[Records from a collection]

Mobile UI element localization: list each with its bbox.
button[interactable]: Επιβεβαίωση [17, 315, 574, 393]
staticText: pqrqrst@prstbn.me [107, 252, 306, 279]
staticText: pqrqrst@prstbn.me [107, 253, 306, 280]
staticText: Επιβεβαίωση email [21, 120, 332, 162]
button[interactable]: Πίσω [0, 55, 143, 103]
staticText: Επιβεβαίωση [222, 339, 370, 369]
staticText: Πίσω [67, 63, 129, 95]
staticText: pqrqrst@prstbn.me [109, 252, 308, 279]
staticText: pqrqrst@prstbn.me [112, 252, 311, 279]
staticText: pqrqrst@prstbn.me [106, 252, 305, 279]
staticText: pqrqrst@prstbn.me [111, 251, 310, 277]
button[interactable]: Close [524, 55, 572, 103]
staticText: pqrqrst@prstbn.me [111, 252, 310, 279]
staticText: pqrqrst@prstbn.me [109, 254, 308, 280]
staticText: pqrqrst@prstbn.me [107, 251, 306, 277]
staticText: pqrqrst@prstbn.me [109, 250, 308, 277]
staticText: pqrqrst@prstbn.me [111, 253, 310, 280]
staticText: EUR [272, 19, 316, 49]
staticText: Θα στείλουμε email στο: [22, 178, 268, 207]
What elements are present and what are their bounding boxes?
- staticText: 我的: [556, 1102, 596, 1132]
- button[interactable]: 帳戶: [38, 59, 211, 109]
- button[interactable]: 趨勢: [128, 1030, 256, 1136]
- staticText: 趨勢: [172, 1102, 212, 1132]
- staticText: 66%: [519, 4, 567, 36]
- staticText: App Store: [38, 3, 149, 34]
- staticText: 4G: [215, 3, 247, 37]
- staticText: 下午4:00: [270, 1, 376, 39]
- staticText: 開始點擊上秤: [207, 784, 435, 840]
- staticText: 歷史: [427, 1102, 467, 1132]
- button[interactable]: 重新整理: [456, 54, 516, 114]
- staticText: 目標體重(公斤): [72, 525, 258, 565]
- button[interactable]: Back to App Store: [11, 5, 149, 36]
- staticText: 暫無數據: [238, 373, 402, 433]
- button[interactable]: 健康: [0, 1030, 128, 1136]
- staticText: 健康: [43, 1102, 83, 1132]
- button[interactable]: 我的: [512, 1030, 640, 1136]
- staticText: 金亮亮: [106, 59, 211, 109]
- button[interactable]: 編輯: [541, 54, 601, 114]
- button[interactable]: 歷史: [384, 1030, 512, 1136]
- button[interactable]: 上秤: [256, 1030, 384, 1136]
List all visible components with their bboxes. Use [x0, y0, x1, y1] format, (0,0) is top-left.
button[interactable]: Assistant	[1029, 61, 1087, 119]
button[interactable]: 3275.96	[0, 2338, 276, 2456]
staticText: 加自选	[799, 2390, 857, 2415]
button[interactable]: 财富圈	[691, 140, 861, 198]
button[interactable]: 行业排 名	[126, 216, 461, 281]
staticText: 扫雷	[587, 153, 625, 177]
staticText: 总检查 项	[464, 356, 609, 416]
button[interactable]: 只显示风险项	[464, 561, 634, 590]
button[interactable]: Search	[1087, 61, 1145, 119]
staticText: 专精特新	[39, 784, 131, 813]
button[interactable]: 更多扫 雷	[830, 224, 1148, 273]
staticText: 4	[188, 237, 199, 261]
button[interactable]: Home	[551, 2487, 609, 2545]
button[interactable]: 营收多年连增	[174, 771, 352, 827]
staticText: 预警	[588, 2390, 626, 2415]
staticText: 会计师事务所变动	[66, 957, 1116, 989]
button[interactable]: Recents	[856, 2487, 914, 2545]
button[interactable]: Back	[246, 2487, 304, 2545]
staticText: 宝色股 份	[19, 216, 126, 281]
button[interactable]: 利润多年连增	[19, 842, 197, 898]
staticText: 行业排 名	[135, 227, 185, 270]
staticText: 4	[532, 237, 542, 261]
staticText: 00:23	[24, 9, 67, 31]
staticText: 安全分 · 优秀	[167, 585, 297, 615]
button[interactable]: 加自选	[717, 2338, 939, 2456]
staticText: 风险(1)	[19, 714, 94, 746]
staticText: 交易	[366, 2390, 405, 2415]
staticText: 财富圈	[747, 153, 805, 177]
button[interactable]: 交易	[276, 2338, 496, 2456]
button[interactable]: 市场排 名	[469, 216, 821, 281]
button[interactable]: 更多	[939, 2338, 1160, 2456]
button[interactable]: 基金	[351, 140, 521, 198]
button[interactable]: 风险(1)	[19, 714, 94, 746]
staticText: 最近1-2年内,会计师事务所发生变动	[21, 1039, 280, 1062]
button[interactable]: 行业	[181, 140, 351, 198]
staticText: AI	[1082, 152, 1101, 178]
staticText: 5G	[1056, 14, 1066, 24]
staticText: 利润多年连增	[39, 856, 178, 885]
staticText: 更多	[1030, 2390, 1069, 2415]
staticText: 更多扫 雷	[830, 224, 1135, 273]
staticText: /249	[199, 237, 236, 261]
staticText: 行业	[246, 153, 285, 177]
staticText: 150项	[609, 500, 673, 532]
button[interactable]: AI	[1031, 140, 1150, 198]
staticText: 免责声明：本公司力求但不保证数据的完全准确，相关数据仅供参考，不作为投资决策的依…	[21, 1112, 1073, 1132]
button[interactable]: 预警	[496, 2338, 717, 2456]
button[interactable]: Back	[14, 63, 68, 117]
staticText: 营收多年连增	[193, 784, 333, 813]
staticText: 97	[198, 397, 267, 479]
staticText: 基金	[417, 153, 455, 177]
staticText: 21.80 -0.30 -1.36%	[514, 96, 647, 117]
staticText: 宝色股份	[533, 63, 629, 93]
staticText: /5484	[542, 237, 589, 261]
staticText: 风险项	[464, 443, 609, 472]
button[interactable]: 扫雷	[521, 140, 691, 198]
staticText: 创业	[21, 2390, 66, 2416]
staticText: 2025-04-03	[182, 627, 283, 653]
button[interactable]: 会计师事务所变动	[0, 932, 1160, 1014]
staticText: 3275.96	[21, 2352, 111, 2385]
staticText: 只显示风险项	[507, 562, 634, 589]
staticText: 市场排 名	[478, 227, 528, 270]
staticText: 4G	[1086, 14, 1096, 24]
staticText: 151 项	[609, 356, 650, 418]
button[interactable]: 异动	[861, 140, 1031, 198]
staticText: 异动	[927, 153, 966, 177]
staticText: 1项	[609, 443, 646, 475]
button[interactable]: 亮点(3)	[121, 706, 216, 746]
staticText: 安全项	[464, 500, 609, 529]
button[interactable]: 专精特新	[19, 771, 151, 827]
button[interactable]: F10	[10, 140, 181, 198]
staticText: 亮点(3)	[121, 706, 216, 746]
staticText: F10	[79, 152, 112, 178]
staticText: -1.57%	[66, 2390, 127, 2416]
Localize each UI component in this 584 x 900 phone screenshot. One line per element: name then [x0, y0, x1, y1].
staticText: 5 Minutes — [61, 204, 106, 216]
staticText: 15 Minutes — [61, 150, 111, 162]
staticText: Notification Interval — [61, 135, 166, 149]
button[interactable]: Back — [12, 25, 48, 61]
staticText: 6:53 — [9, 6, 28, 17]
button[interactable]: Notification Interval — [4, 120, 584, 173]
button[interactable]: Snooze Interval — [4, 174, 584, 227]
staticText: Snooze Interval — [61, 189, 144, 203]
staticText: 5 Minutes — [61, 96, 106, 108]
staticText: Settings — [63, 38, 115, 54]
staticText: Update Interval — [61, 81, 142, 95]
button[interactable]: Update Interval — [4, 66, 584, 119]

Your objective
What you should do is return the records above exactly, leaving nothing out.

Reply to the exercise
Mobile UI element localization: list each with its bbox.
button[interactable]: Επιβεβαίωση [17, 315, 574, 393]
staticText: pqrqrst@prstbn.me [107, 252, 306, 279]
staticText: pqrqrst@prstbn.me [107, 253, 306, 280]
staticText: Επιβεβαίωση email [21, 120, 332, 162]
button[interactable]: Πίσω [0, 55, 143, 103]
staticText: Επιβεβαίωση [222, 339, 370, 369]
staticText: Πίσω [67, 63, 129, 95]
staticText: pqrqrst@prstbn.me [109, 252, 308, 279]
staticText: pqrqrst@prstbn.me [112, 252, 311, 279]
staticText: pqrqrst@prstbn.me [106, 252, 305, 279]
staticText: pqrqrst@prstbn.me [111, 251, 310, 277]
button[interactable]: Close [524, 55, 572, 103]
staticText: pqrqrst@prstbn.me [111, 252, 310, 279]
staticText: pqrqrst@prstbn.me [109, 254, 308, 280]
staticText: pqrqrst@prstbn.me [107, 251, 306, 277]
staticText: pqrqrst@prstbn.me [109, 250, 308, 277]
staticText: pqrqrst@prstbn.me [111, 253, 310, 280]
staticText: EUR [272, 19, 316, 49]
staticText: Θα στείλουμε email στο: [22, 178, 268, 207]
What elements are present and what are their bounding boxes?
- staticText: 我的: [556, 1102, 596, 1132]
- button[interactable]: 帳戶: [38, 59, 211, 109]
- button[interactable]: 趨勢: [128, 1030, 256, 1136]
- staticText: 趨勢: [172, 1102, 212, 1132]
- staticText: 66%: [519, 4, 567, 36]
- staticText: App Store: [38, 3, 149, 34]
- staticText: 4G: [215, 3, 247, 37]
- staticText: 下午4:00: [270, 1, 376, 39]
- staticText: 開始點擊上秤: [207, 784, 435, 840]
- staticText: 歷史: [427, 1102, 467, 1132]
- button[interactable]: 重新整理: [456, 54, 516, 114]
- staticText: 目標體重(公斤): [72, 525, 258, 565]
- button[interactable]: Back to App Store: [11, 5, 149, 36]
- staticText: 暫無數據: [238, 373, 402, 433]
- button[interactable]: 健康: [0, 1030, 128, 1136]
- staticText: 健康: [43, 1102, 83, 1132]
- button[interactable]: 我的: [512, 1030, 640, 1136]
- staticText: 金亮亮: [106, 59, 211, 109]
- button[interactable]: 編輯: [541, 54, 601, 114]
- button[interactable]: 歷史: [384, 1030, 512, 1136]
- button[interactable]: 上秤: [256, 1030, 384, 1136]
List all visible components with their bboxes. Use [x0, y0, x1, y1] format, (0,0) is top-left.
button[interactable]: Assistant	[1029, 61, 1087, 119]
button[interactable]: 3275.96	[0, 2338, 276, 2456]
staticText: 加自选	[799, 2390, 857, 2415]
button[interactable]: 财富圈	[691, 140, 861, 198]
button[interactable]: 行业排 名	[126, 216, 461, 281]
staticText: 扫雷	[587, 153, 625, 177]
staticText: 总检查 项	[464, 356, 609, 416]
button[interactable]: 只显示风险项	[464, 561, 634, 590]
button[interactable]: Search	[1087, 61, 1145, 119]
staticText: 专精特新	[39, 784, 131, 813]
button[interactable]: 更多扫 雷	[830, 224, 1148, 273]
staticText: 4	[188, 237, 199, 261]
button[interactable]: Home	[551, 2487, 609, 2545]
button[interactable]: 营收多年连增	[174, 771, 352, 827]
staticText: 预警	[588, 2390, 626, 2415]
staticText: 会计师事务所变动	[66, 957, 1116, 989]
button[interactable]: Recents	[856, 2487, 914, 2545]
button[interactable]: Back	[246, 2487, 304, 2545]
staticText: 宝色股 份	[19, 216, 126, 281]
button[interactable]: 利润多年连增	[19, 842, 197, 898]
staticText: 行业排 名	[135, 227, 185, 270]
staticText: 4	[532, 237, 542, 261]
staticText: 00:23	[24, 9, 67, 31]
staticText: 安全分 · 优秀	[167, 585, 297, 615]
button[interactable]: 加自选	[717, 2338, 939, 2456]
staticText: 风险(1)	[19, 714, 94, 746]
staticText: 交易	[366, 2390, 405, 2415]
staticText: 财富圈	[747, 153, 805, 177]
button[interactable]: 交易	[276, 2338, 496, 2456]
button[interactable]: 市场排 名	[469, 216, 821, 281]
button[interactable]: 更多	[939, 2338, 1160, 2456]
button[interactable]: 基金	[351, 140, 521, 198]
button[interactable]: 风险(1)	[19, 714, 94, 746]
staticText: 最近1-2年内,会计师事务所发生变动	[21, 1039, 280, 1062]
button[interactable]: 行业	[181, 140, 351, 198]
staticText: AI	[1082, 152, 1101, 178]
staticText: 5G	[1056, 14, 1066, 24]
staticText: 利润多年连增	[39, 856, 178, 885]
staticText: 更多	[1030, 2390, 1069, 2415]
staticText: 更多扫 雷	[830, 224, 1135, 273]
staticText: /249	[199, 237, 236, 261]
staticText: 行业	[246, 153, 285, 177]
staticText: 150项	[609, 500, 673, 532]
button[interactable]: AI	[1031, 140, 1150, 198]
staticText: 免责声明：本公司力求但不保证数据的完全准确，相关数据仅供参考，不作为投资决策的依…	[21, 1112, 1073, 1132]
button[interactable]: 预警	[496, 2338, 717, 2456]
button[interactable]: Back	[14, 63, 68, 117]
staticText: 营收多年连增	[193, 784, 333, 813]
staticText: 97	[198, 397, 267, 479]
staticText: 基金	[417, 153, 455, 177]
staticText: 21.80 -0.30 -1.36%	[514, 96, 647, 117]
staticText: 宝色股份	[533, 63, 629, 93]
staticText: /5484	[542, 237, 589, 261]
staticText: 风险项	[464, 443, 609, 472]
button[interactable]: 扫雷	[521, 140, 691, 198]
staticText: 创业	[21, 2390, 66, 2416]
staticText: 2025-04-03	[182, 627, 283, 653]
button[interactable]: 会计师事务所变动	[0, 932, 1160, 1014]
staticText: 3275.96	[21, 2352, 111, 2385]
staticText: 只显示风险项	[507, 562, 634, 589]
staticText: 市场排 名	[478, 227, 528, 270]
staticText: 4G	[1086, 14, 1096, 24]
staticText: 151 项	[609, 356, 650, 418]
button[interactable]: 异动	[861, 140, 1031, 198]
staticText: 异动	[927, 153, 966, 177]
staticText: 1项	[609, 443, 646, 475]
button[interactable]: 亮点(3)	[121, 706, 216, 746]
staticText: 安全项	[464, 500, 609, 529]
button[interactable]: 专精特新	[19, 771, 151, 827]
button[interactable]: F10	[10, 140, 181, 198]
staticText: 亮点(3)	[121, 706, 216, 746]
staticText: F10	[79, 152, 112, 178]
staticText: -1.57%	[66, 2390, 127, 2416]
Localize each UI component in this 584 x 900 phone screenshot. One line per element: name then [x0, y0, x1, y1].
staticText: 5 Minutes — [61, 204, 106, 216]
staticText: 15 Minutes — [61, 150, 111, 162]
staticText: Notification Interval — [61, 135, 166, 149]
button[interactable]: Back — [12, 25, 48, 61]
staticText: 6:53 — [9, 6, 28, 17]
button[interactable]: Notification Interval — [4, 120, 584, 173]
button[interactable]: Snooze Interval — [4, 174, 584, 227]
staticText: Snooze Interval — [61, 189, 144, 203]
staticText: 5 Minutes — [61, 96, 106, 108]
staticText: Settings — [63, 38, 115, 54]
staticText: Update Interval — [61, 81, 142, 95]
button[interactable]: Update Interval — [4, 66, 584, 119]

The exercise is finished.